Eventually, when it becomes obvious to a critical mass of people that ICE automobiles are heading toward impending obsolescence, the depreciation rate on ICE automobiles will begin to increase dramatically and it will tank ICE sales.
The collateralization model of automobile financing is dependent on a certain depreciation rate, so that at any given time most loans are not underwater. If depreciation starts to increase massively, say goodbye to no down financing, low APR, and longer term debt notes (ie 72 months), Trade-in value collapses, etc.
Put simply, the amount of ICE car that a perspective new car buyer can purchase with a set level of monthly payments will plummet as the "amount" of EV they can buy goes up and up. A lot of people getting put upside-down on ICE debt will leave bad tastes in their mouths for ICE automobiles. I personally believe this will create a small financial crisis in the not-to-distant future.
I think this will begin at around EV sales of ~3 million a year, and it will tank overall US sales to around 9-10 million a year (from 16 million).
Autonomous cars are also a monkey wrench that could turbocharge this effect, because one autonomous car can replace several owned cars, leading to a giant surplus of used ICE vehicles (And autonomous ICE cars are uncompetitive from day one). This is why I also think that sales will stay at the 9-10 million range, as a good chunk of those will be fleet autonomous cars replacing the capacity of several personally owned ones.

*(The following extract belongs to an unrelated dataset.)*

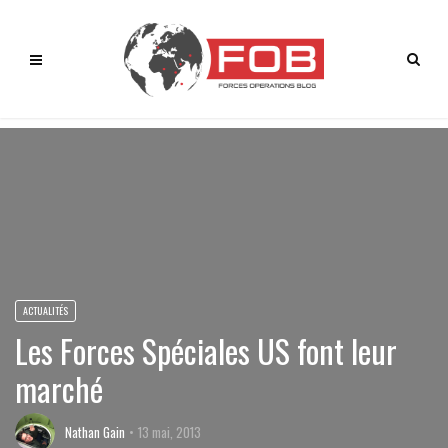
ACTUALITÉS
Les Forces Spéciales US font leur
marché
Nathan Gain
13 mai, 2013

A lot of people don't realize how market reflexivity can massively increase the death spirals of old technology.
The total demand for motor vehicles will drop worldwide by about half, IMHO. Less so in developing countries because low-cost autonomous ridesharing will lower the cost ceiling of transportation and grow the user base by larger amount than the drop in individually owned demand decreases it. Large exporter of ICE automobiles will probably get rekt economically in this circumstance (Japan, Germany, etc.).
My own personal opinion is that the car market of the 2030s will resemble the phone market of today. Tesla will occupy Apple's spot, it will control it's supply lines and software, and dominate the higher end of the market, and the lower end of the market will be dominated by cheap Chinese EVs using third-party (Google, Apple, etc.) software.